--- Required work ---
Among the lines below, a stretch begins at the one with "China Truck News Information Website" and ends at the one with "All rights reserved.". Repeat that stretch exactly, ends included.

--- Material shown ---
★ ★ ★ ★ ★

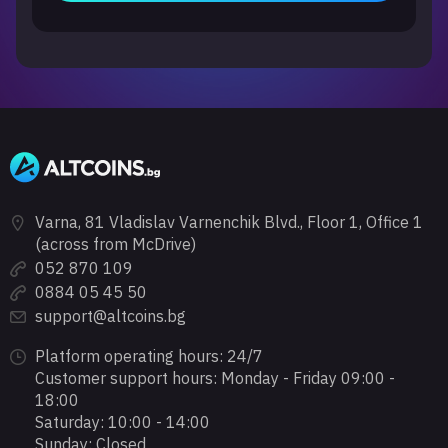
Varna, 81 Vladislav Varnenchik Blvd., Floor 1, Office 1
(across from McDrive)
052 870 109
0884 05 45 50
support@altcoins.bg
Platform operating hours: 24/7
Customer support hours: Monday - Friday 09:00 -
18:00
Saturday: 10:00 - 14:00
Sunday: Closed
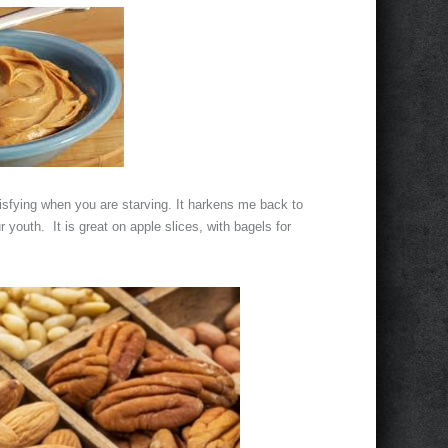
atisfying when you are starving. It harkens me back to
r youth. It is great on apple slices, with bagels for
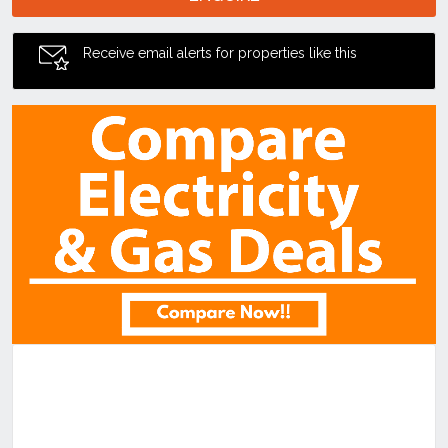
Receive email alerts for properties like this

★ ★ ★ ★ ★

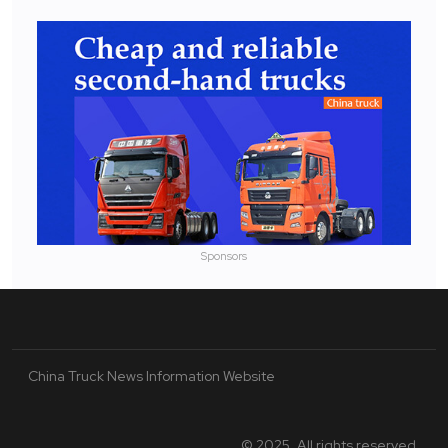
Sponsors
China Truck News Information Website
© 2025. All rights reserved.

★ ★ ★ ★ ★

--- Exercise answer ---
China Truck News Information Website
© 2025. All rights reserved.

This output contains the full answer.